During Birmingham’s Artsfest, which is the UK’s largest free arts festival, Iain and I ran a Collaborative Writing Workshop.
We were housed in the Council House, so we enjoyed some gentle background music from a guitarist performing in Victoria Square.
The participants who turned up had a variety of expectations. Some were writers that we knew, so they had come along, knowing that we’d play some fun, creative games. Some were fairly new to writing, and were looking for ways to shape ideas.
Here’s how it works:
We set the ground rules first of all. Meant in a fun way, we want to make sure that everyone is comfortable playing nicely and sharing ideas openly. Any ideas generated are up for grabs for anyone to develop afterwards, collaboratively or not.
To make sure that the workshop fits into an hour, we have to quickly establish what is the common ground between collaborators who haven’t met before. Participants’ first job was to pair up with someone and use our story ideas worksheet to compare the types of story that interest them. This is a super-fast way to find out what sort of story they will work on for the rest of the workshop. By choosing three ideas that resonate for them both (three matches out of forty ideas on the worksheet, the odds are good) then most writers find it almost impossible not to start talking about the plot they can see shaping up.
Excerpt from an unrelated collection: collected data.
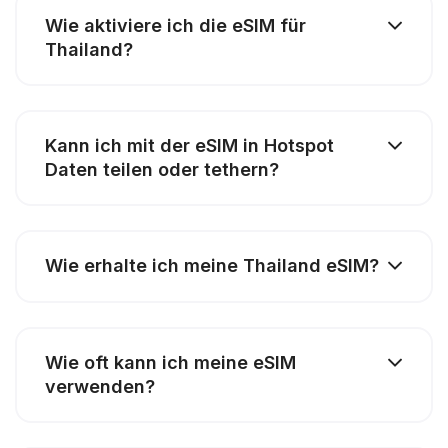
Wie aktiviere ich die eSIM für
Thailand?
Kann ich mit der eSIM in Hotspot
Daten teilen oder tethern?
Wie erhalte ich meine Thailand eSIM?
Wie oft kann ich meine eSIM
verwenden?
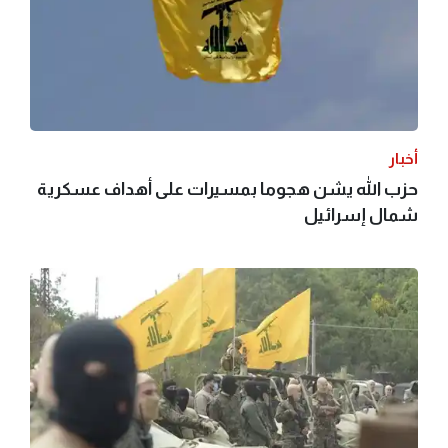
أخبار
حزب الله يشن هجوما بمسيرات على أهداف عسكرية
شمال إسرائيل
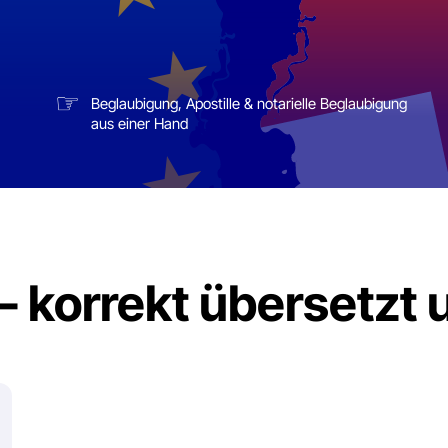
☞
Beglaubigung, Apostille & notarielle Beglaubigung
aus einer Hand
korrekt übersetzt un
I
F
B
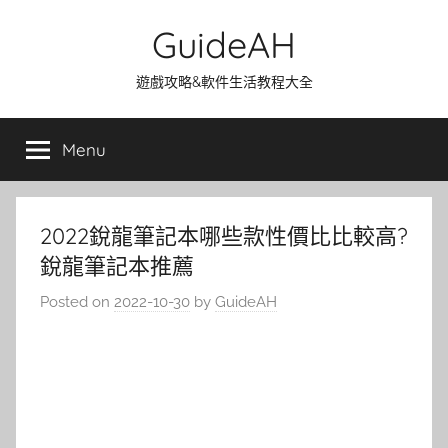
Skip
GuideAH
to
content
遊戲攻略&軟件生活教程大全
Menu
2022銳龍筆記本哪些款性價比比較高?
銳龍筆記本推薦
Posted on
2022-10-30
by
GuideAH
A few minutes later and we have to put on our bossy boots to insist that each of the pairs can summarise their story in a sentence or two. This is crucial to be able to move onto the next stage. Good news – they all can!
Now it’s time to start work on characters. Participants have a few minutes to decide who are their main two characters and some idea of gender, name and age. That’s the basics over and now we move onto the most popular part of the workshop.
Each pair has a set of index cards and makes their own deck of “character trait” cards. These can range from physical characteristics to political views or maybe nasty habits. Depending on the participants, we expect some bizarre and amusing traits to pop up.
We might decide to mix the cards up by swapping them between groups. Then we play a selection game where each participant takes a character that they are developing and builds up a library of traits. They will take it in turns with their partner to pick up a card that they think they can use. It doesn’t hurt to have a few conflicts in there, it makes for more interesting characters. After selecting the cards that they want, the two collaborators will discuss their characters and find that they suddenly know them much better.
We can test this. If we have a particularly confident pair of collaborators then we spend a few minutes questioning one of them about a character, and how they’d behave in a given situation. Their partner (who has been placed into our sophisticated isolation booth) will then be asked the same questions to see if they match. Yes, this is the same as the old gameshow Mr & Mrs, but it works perfectly to round off our workshop. The hour has flown by and we send our participants away with the bones of a story and their two main characters.